- [Records shown]:

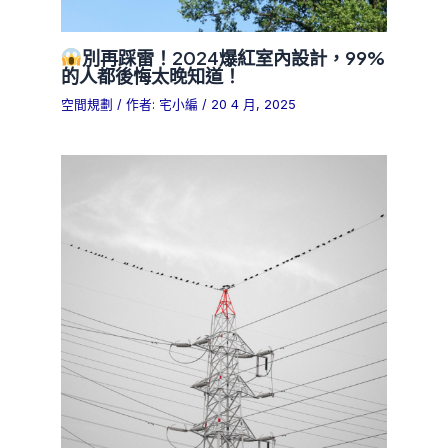
別再踩雷！2024爆紅室內設計，99%
的人都後悔太晚知道！
空間規劃
/ 作者:
宅小編
/
20 4 月, 2025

- [Exercise aim]:
Retype everything in the entries exactly except the pictures.

- [Response to this task]:
別再踩雷！2024爆紅室內設計，99%
的人都後悔太晚知道！
空間規劃
/ 作者:
宅小編
/
20 4 月, 2025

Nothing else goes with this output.